** Opening Information given block **
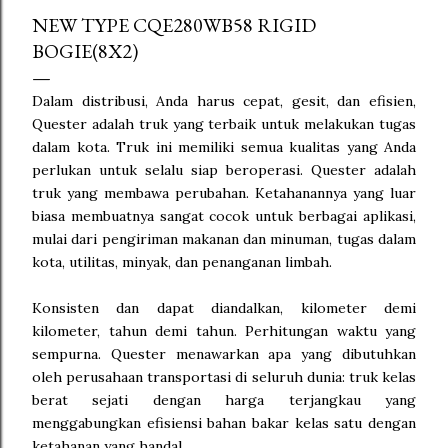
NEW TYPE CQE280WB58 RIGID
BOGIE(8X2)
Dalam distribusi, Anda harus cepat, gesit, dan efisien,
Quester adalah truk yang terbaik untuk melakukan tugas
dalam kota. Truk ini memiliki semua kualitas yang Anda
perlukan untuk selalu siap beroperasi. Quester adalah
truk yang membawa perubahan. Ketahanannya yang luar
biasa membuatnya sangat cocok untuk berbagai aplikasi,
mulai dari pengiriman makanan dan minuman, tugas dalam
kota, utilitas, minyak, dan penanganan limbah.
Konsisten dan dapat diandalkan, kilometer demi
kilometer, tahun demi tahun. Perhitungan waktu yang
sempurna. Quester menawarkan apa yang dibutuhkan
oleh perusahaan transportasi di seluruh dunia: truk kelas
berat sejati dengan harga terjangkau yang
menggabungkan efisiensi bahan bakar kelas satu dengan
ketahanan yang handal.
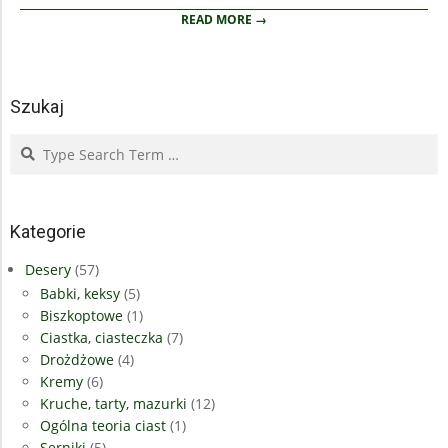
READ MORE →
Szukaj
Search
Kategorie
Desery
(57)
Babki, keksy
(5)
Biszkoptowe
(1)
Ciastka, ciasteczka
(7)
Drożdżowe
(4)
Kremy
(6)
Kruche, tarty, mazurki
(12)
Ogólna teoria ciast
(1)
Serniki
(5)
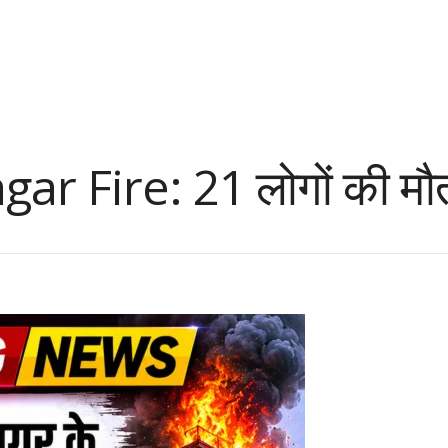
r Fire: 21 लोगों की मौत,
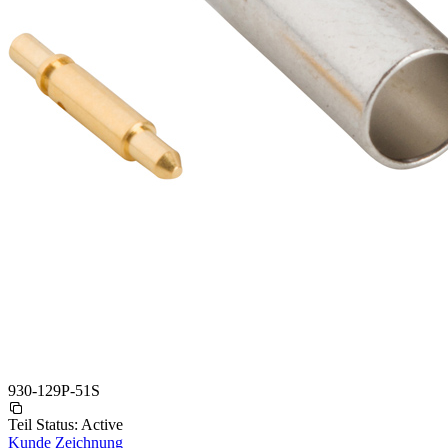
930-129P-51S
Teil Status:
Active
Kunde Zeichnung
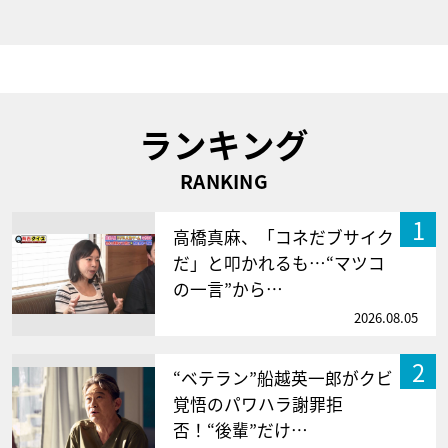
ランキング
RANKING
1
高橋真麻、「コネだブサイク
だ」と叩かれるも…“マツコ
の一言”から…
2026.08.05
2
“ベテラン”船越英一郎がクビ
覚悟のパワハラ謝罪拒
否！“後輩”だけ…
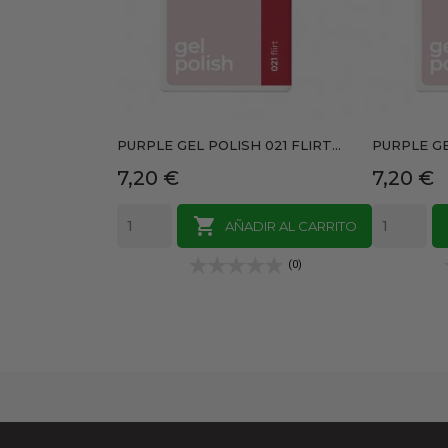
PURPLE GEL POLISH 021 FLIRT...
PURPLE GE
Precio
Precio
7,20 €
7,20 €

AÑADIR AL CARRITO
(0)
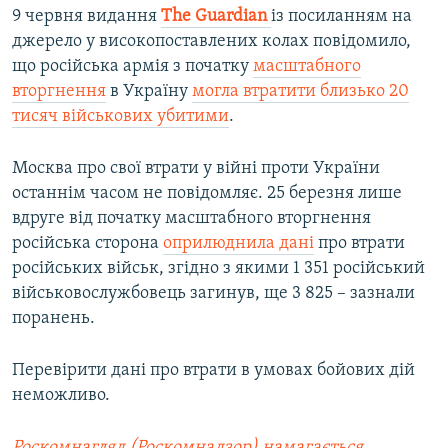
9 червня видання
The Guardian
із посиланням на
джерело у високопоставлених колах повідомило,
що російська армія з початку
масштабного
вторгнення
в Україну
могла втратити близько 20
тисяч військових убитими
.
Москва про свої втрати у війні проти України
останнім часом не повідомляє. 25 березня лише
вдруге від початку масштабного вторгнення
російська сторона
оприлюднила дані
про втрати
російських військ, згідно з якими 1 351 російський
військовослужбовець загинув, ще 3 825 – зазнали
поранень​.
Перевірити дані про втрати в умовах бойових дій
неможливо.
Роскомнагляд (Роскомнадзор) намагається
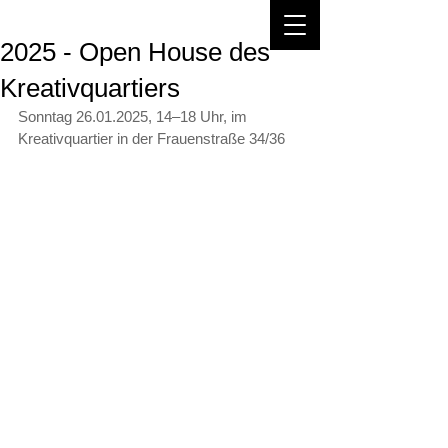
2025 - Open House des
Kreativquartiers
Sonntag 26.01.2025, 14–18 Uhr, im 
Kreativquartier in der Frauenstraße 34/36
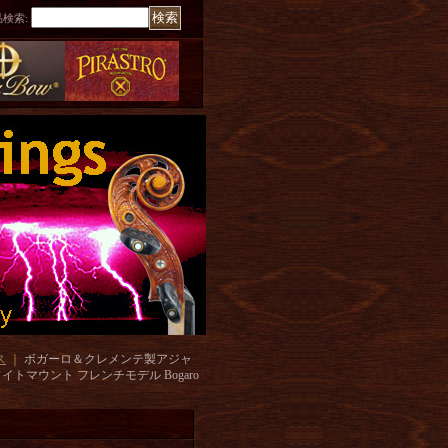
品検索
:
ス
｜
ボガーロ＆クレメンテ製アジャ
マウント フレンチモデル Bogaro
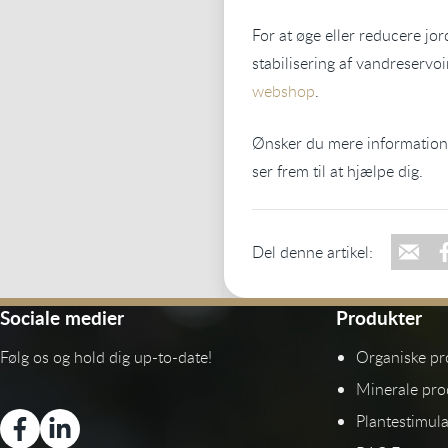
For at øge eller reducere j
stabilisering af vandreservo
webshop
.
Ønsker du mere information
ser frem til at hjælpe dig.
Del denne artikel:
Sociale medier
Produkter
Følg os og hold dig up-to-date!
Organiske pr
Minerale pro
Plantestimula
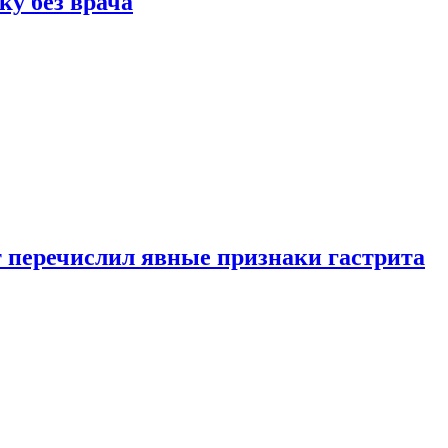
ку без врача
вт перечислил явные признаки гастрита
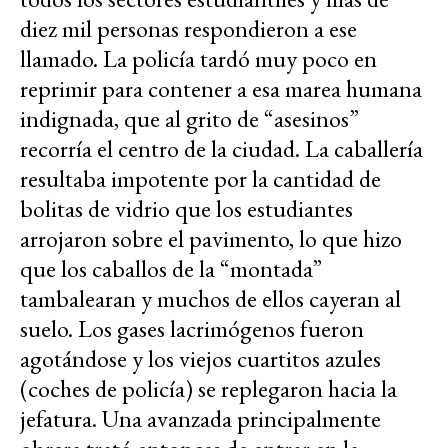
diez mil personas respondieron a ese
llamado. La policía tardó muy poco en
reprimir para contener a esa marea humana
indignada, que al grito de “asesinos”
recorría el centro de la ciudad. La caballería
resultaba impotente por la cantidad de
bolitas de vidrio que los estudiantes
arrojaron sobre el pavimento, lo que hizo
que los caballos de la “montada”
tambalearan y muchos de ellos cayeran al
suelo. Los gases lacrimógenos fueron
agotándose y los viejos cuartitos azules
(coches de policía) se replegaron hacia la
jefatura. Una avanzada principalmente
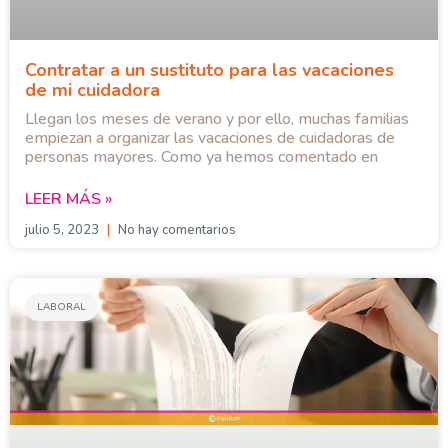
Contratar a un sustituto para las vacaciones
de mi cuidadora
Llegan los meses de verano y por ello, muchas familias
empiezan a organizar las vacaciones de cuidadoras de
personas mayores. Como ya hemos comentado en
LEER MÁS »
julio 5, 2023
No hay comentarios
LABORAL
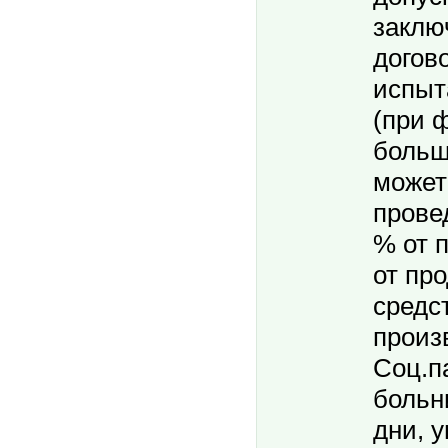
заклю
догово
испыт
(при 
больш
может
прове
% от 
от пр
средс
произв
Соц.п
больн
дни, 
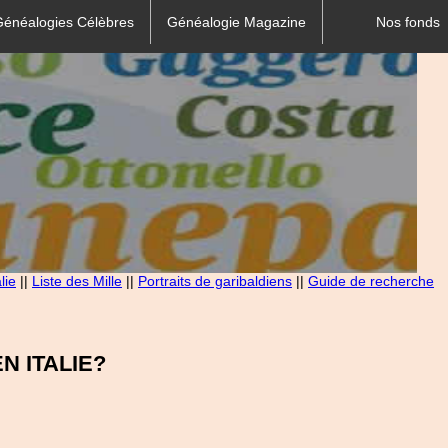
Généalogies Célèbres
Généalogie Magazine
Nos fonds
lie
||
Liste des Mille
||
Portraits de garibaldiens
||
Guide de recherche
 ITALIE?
** Closing Information given block **
**What you are asked to do:** Each line of the entries above that contains "adalah" is to be copied.

**Task solution:**
Quester adalah truk yang terbaik untuk melakukan tugas
perlukan untuk selalu siap beroperasi. Quester adalah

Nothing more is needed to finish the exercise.